Los cinco hijos varones iniciaron el camino de la entrega completa a Dios. Eduardo, un poco más adelante, vio que su camino era trabajar como arquitecto y formar una familia cristiana. Los otros cuatro se ordenaron sacerdotes, y el relato de su vocación nos trae a la memoria aquella carta de Juan Pablo II en la que habla de la figura de la madre del sacerdote: "La madre es la mujer a la cual debemos la vida. Nos ha concebido en su seno, nos ha dado a luz en medio de los dolores de parto con los que cada mujer alumbra una nueva vida.

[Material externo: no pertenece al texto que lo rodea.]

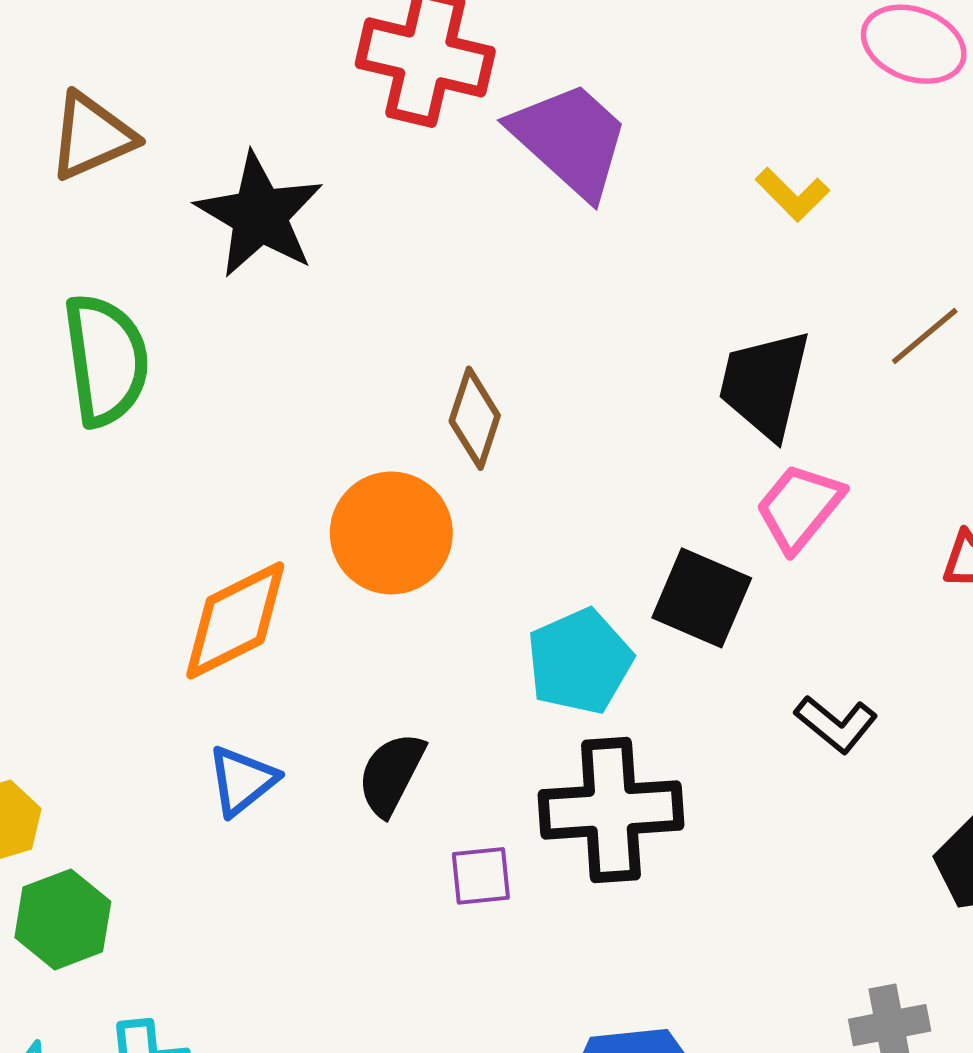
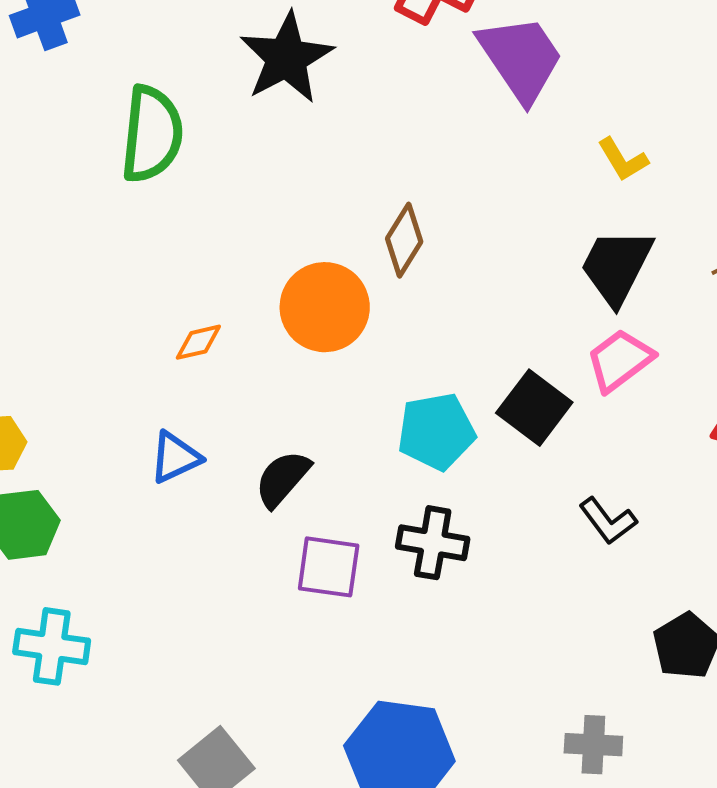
yellow L-shape: (792, 194) -> (623, 159), moved
orange diamond: (235, 620) -> (198, 342), size x0.5
black cross: (611, 810) -> (433, 543), size x0.7
purple square: (481, 876) -> (329, 567), size x1.4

Por la generación se establece un vínculo especial, casi sagrado, entre el ser humano y su madre. ¡Cuántos de nosotros deben también a la propia madre la vocación sacerdotal! La experiencia enseña que muchas veces la madre cultiva en el propio corazón por muchos años el deseo de la vocación sacerdotal para el hijo y la obtiene orando con insistente confianza y profunda humildad. Así, sin imponer la propia voluntad, ella favorece, con la eficacia típica de la fe, el inicio de la aspiración al sacerdocio en el alma de su hijo, aspiración que dará fruto en el momento oportuno."